**EXERCISE MATERIAL**.
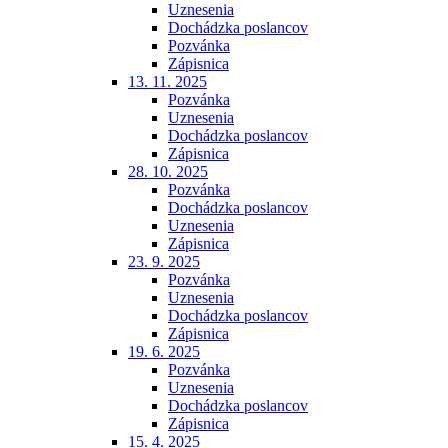
Uznesenia
Dochádzka poslancov
Pozvánka
Zápisnica
13. 11. 2025
Pozvánka
Uznesenia
Dochádzka poslancov
Zápisnica
28. 10. 2025
Pozvánka
Dochádzka poslancov
Uznesenia
Zápisnica
23. 9. 2025
Pozvánka
Uznesenia
Dochádzka poslancov
Zápisnica
19. 6. 2025
Pozvánka
Uznesenia
Dochádzka poslancov
Zápisnica
15. 4. 2025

**EXERCISE PROMPT**. Please retype all of the material exactly, skipping whatever images it holds.

**ANSWER BELOW**.
Uznesenia
Dochádzka poslancov
Pozvánka
Zápisnica
13. 11. 2025
Pozvánka
Uznesenia
Dochádzka poslancov
Zápisnica
28. 10. 2025
Pozvánka
Dochádzka poslancov
Uznesenia
Zápisnica
23. 9. 2025
Pozvánka
Uznesenia
Dochádzka poslancov
Zápisnica
19. 6. 2025
Pozvánka
Uznesenia
Dochádzka poslancov
Zápisnica
15. 4. 2025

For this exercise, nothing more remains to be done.